[Saved entries]
=======

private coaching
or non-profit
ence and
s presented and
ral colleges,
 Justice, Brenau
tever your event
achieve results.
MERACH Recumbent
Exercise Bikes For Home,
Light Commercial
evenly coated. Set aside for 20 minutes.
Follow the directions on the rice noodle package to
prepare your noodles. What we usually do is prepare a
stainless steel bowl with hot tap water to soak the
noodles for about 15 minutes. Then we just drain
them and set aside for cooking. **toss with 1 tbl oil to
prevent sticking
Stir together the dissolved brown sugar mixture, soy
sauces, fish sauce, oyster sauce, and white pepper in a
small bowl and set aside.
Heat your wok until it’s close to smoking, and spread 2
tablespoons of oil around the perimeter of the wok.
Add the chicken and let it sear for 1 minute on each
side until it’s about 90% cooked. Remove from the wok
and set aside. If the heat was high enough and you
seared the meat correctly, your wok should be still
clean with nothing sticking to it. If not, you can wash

=======

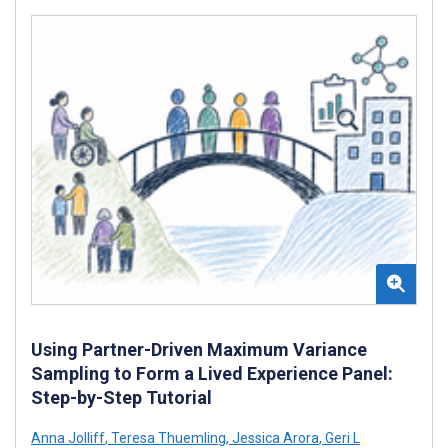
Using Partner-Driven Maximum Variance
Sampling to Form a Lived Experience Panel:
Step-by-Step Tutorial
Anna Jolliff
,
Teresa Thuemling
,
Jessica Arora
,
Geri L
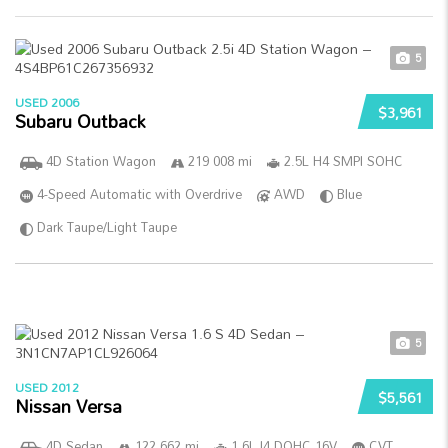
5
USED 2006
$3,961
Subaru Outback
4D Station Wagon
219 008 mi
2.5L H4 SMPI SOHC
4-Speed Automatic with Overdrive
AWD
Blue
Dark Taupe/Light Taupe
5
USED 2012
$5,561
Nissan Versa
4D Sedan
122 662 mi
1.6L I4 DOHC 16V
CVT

=======

Among the entries above, how many lines include the word "your"? Reply with the number only.

4